In 2020, the company repurchased approximately 1.2 million ordinary shares under the company’s share repurchase program at an average cost of $121.98 per ordinary share. As of December 31, 2020, the remaining amount authorized for share repurchases under the company’s share repurchase program was $431.2 million.

Conference Call Details

Jazz Pharmaceuticals will host an investor conference call and live audio webcast today at 4:30 p.m. EST (9:30 p.m. GMT) to provide a business and financial update and discuss its 2020 full year and fourth quarter results and provide 2021 financial guidance. The live webcast may be accessed from the Investors section of the company’s website at www.jazzpharmaceuticals.com. Please connect to the website prior to the start of the conference call to ensure adequate time for any software downloads that may be necessary.
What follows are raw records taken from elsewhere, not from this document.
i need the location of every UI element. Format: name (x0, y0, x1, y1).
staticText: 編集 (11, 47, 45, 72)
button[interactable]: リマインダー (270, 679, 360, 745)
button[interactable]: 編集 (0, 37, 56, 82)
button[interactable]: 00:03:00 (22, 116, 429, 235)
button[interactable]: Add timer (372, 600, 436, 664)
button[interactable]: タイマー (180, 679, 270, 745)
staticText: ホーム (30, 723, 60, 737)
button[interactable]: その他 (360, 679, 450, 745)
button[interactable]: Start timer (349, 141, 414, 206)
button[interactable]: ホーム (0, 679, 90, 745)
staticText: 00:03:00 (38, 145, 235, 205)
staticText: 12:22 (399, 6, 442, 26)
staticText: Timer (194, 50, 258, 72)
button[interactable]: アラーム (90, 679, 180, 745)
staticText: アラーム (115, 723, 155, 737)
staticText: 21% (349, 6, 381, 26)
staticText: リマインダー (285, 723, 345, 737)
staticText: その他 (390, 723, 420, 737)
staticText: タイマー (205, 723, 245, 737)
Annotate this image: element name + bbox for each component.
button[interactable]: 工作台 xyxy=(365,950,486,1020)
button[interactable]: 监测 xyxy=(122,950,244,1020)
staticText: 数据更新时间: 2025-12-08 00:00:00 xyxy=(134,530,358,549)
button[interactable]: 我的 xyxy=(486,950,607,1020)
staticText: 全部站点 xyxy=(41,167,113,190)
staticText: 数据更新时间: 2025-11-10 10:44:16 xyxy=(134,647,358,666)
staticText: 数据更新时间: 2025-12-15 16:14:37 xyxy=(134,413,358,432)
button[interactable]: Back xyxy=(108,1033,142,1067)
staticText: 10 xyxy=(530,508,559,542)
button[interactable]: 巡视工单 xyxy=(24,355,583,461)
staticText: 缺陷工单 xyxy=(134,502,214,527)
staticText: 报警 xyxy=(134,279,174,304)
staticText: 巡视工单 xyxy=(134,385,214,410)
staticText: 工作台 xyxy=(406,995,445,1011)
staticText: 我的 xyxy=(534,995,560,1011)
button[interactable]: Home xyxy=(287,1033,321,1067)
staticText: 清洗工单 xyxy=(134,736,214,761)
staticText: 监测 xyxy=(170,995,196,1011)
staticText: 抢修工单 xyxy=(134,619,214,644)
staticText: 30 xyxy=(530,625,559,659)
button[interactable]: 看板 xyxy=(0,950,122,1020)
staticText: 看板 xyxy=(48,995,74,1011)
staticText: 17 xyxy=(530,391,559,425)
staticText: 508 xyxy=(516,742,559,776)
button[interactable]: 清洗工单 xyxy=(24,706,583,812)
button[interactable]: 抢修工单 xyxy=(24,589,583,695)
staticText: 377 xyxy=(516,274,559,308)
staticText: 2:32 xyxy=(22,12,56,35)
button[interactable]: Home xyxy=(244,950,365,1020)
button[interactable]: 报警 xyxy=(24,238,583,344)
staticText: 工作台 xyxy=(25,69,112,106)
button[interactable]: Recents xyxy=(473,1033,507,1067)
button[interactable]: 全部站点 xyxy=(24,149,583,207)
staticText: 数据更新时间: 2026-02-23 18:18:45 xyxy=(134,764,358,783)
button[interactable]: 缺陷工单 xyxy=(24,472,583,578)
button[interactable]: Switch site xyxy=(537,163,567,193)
Investors may participate in the conference call by dialing +1 855 353 7924 in the U.S., or +1 503 343 6056 outside the U.S., and entering passcode 3093553.

A replay of the conference call will be available through March 2, 2021 by dialing +1 855 859 2056 in the U.S., or +1 404 537 3406 outside the U.S., and entering passcode 3093553. An archived version of the webcast will be available for at least one week in the Investors section of the company’s website at www.jazzpharmaceuticals.com.